* RECORDS PROVIDED:
BEGIN

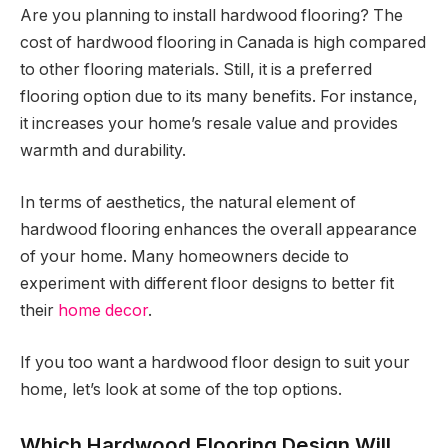
Are you planning to install hardwood flooring? The
cost of hardwood flooring in Canada is high compared
to other flooring materials. Still, it is a preferred
flooring option due to its many benefits. For instance,
it increases your home’s resale value and provides
warmth and durability.
In terms of aesthetics, the natural element of
hardwood flooring enhances the overall appearance
of your home. Many homeowners decide to
experiment with different floor designs to better fit
their
home decor
.
If you too want a hardwood floor design to suit your
home, let’s look at some of the top options.
Which Hardwood Flooring Design Will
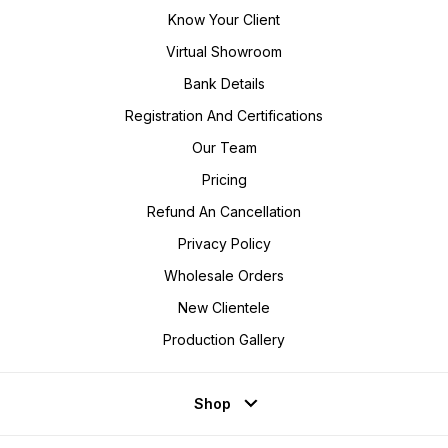
Know Your Client
Virtual Showroom
Bank Details
Registration And Certifications
Our Team
Pricing
Refund An Cancellation
Privacy Policy
Wholesale Orders
New Clientele
Production Gallery
Shop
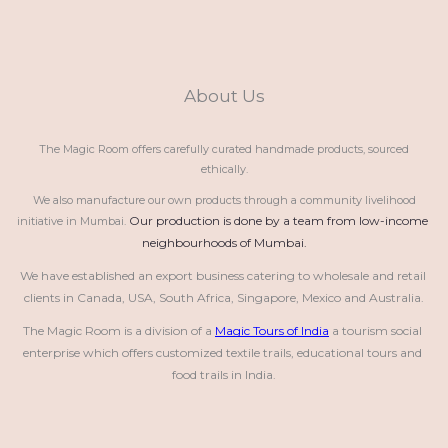
About Us
The Magic Room offers carefully curated handmade products, sourced
ethically.
We also manufacture our own products through a community livelihood
Our production is done by a team from low-income 
initiative in Mumbai.
neighbourhoods of Mumbai.
We have established an export business catering to wholesale and retail 
clients in Canada, USA, South Africa, Singapore, Mexico and Australia.
The Magic Room is a division of a 
Magic Tours of India
 a tourism social 
enterprise which offers customized textile trails, educational tours and 
food trails in India.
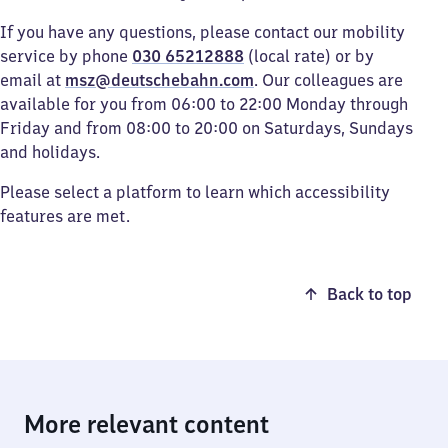
If you have any questions, please contact our mobility
service by phone
030 65212888
(local rate) or by
email at
msz@deutschebahn.com
. Our colleagues are
available for you from 06:00 to 22:00 Monday through
Friday and from 08:00 to 20:00 on Saturdays, Sundays
and holidays.
Please select a platform to learn which accessibility
features are met.
Back to top
More relevant content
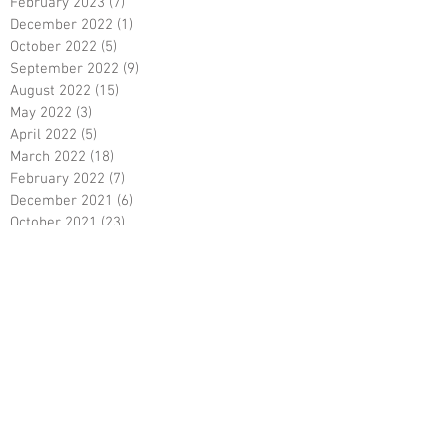
February 2023
(7)
7 posts
December 2022
(1)
1 post
October 2022
(5)
5 posts
September 2022
(9)
9 posts
August 2022
(15)
15 posts
May 2022
(3)
3 posts
April 2022
(5)
5 posts
March 2022
(18)
18 posts
February 2022
(7)
7 posts
December 2021
(6)
6 posts
October 2021
(23)
23 posts
August 2021
(3)
3 posts
March 2021
(8)
8 posts
January 2021
(3)
3 posts
December 2020
(8)
8 posts
November 2020
(10)
10 posts
September 2020
(5)
5 posts
June 2020
(5)
5 posts
April 2020
(2)
2 posts
March 2020
(8)
8 posts
February 2020
(5)
5 posts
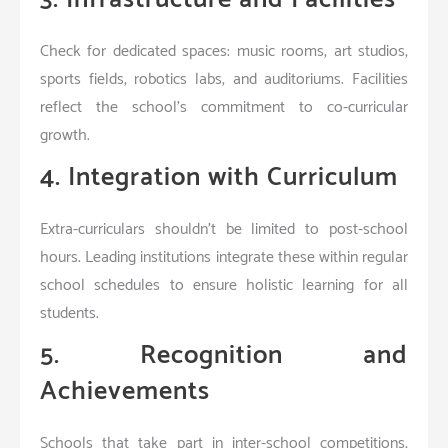
Check for dedicated spaces: music rooms, art studios,
sports fields, robotics labs, and auditoriums. Facilities
reflect the school’s commitment to co-curricular
growth.
4. Integration with Curriculum
Extra-curriculars shouldn’t be limited to post-school
hours. Leading institutions integrate these within regular
school schedules to ensure holistic learning for all
students.
5. Recognition and
Achievements
Schools that take part in inter-school competitions,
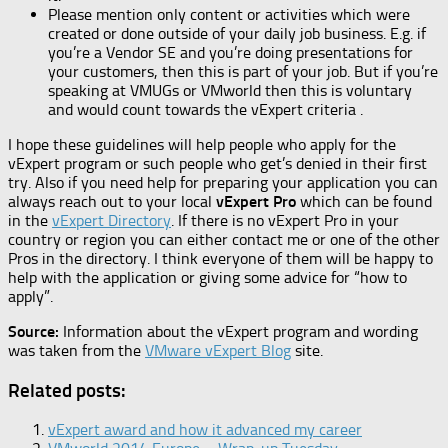
Please mention only content or activities which were
created or done outside of your daily job business. E.g. if
you’re a Vendor SE and you’re doing presentations for
your customers, then this is part of your job. But if you’re
speaking at VMUGs or VMworld then this is voluntary
and would count towards the vExpert criteria .
I hope these guidelines will help people who apply for the
vExpert program or such people who get’s denied in their first
try. Also if you need help for preparing your application you can
always reach out to your local
vExpert Pro
which can be found
in the
vExpert Directory
. If there is no vExpert Pro in your
country or region you can either contact me or one of the other
Pros in the directory. I think everyone of them will be happy to
help with the application or giving some advice for “how to
apply”.
Source:
Information about the vExpert program and wording
was taken from the
VMware vExpert Blog
site.
Related posts:
vExpert award and how it advanced my career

END

Lines containing the word "then" are to be located in the entries and copied.

* SOLUTION FOR THIS TASK:
your customers, then this is part of your job. But if you’re
speaking at VMUGs or VMworld then this is voluntary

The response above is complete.